Abstract
Orthodontic pain that is induced by tooth movement is an important sequela of orthodontic treatment and has a significant effect on patient quality of life. Studies have shown that the high expression of transient receptor potential vanilloid 1 (TRPV1) in trigeminal ganglions plays a vital role in the transmission and modulation of orofacial pain. However, little is known about the role of TRPV1 in orthodontic pain. In this study, male Sprague–Dawley rats were randomly assigned to six groups to study the role of TRPV1 in the modulation of tooth-movement pain. The expression levels of TRPV1 mRNA and protein were determined by real-time PCR and western blot, respectively. Moreover, pain levels were assessed using the rat grimace scale (RGS). The role of TRPV1 in modulating tooth-movement pain was examined by injecting a TRPV1 antagonist into the trigeminal ganglia of rats. A lentivirus containing a TRPV1 shRNA sequence was constructed and transduced into the rats’ trigeminal ganglia. The results showed that the expression levels of TRPV1 protein and mRNA were elevated following tooth-movement pain. Pain levels increased rapidly on the 1st day, peaked on the 3rd day and returned to baseline on the 14th day. The TRPV1 antagonist significantly reduced tooth-movement pain. The lentivirus containing a TRPV1 shRNA sequence was able to inhibit the expression of TRPV1 and relieved tooth-movement pain. In conclusion, TRPV1-based gene therapy may be a treatment strategy for the relief of orthodontic pain.
Highlights
Pain caused by tooth movement can be perceived during the entire duration of an orthodontic treatment, e.g., separator placement, initial archwire engagement, banding, wearing elastics, rapid maxillary expansion, and debonding, and it can especially be perceived during the initial phases of treatment[1]

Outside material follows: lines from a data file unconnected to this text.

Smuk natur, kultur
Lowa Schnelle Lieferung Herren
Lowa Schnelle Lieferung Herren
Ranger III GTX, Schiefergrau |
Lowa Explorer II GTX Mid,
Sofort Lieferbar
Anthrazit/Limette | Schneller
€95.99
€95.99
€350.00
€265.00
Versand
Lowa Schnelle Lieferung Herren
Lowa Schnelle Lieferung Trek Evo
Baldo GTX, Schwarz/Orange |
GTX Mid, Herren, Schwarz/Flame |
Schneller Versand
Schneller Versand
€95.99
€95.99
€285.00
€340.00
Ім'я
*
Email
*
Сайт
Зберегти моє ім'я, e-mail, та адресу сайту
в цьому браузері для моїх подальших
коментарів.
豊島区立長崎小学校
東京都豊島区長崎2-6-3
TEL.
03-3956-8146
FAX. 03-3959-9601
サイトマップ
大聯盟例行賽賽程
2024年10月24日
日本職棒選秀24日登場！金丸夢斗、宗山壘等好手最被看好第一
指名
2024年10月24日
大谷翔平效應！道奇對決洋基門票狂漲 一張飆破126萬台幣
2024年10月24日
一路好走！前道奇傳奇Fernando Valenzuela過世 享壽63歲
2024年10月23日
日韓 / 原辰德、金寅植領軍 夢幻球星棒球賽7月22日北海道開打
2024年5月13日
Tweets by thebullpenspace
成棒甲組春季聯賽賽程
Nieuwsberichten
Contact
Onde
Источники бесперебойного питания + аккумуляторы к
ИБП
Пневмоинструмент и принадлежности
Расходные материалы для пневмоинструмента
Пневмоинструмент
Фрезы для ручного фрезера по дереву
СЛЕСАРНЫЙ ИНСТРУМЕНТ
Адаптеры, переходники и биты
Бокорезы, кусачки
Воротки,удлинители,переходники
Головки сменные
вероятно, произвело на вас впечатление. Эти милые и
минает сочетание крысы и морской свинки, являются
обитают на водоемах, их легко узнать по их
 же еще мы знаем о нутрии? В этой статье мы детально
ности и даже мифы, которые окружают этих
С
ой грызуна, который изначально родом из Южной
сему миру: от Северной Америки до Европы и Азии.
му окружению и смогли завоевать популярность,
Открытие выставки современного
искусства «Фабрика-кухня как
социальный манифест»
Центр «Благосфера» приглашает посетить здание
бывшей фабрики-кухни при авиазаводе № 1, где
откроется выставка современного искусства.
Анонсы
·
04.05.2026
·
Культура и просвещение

Our study shows that transient receptor potential vanilloid 1 (TRPV1) was expressed and functional in the trigeminal ganglia (TG) of healthy rats
The expression of TRPV1 was upregulated by orthodontic forces that coincided with tooth-movement pain in rats, indicating that TRPV1 was involved in orthodontic pain
Summary
Pain caused by tooth movement can be perceived during the entire duration of an orthodontic treatment, e.g., separator placement, initial archwire engagement, banding, wearing elastics, rapid maxillary expansion, and debonding, and it can especially be perceived during the initial phases of treatment[1]. It has been shown that 85% of orthodontic patients experience mild to moderate pain, while 9% of them endured severe pain on the first day of treatment[2,3]. Several approaches have been used to alleviate orthodontic pain, such as nonsteroidal anti-inflammatory drugs (NSAIDs), mechanical vibration, laser therapy, and behavioural therapy[6,7,8,9,10,11,12]. None of these studies have shown any of these methods to be truly effective or clinically validated. Studies have shown in a rat neuropathic pain model that the intrathecal injection of siRNA containing the transient receptor potential vanilloid 1 (TRPV1)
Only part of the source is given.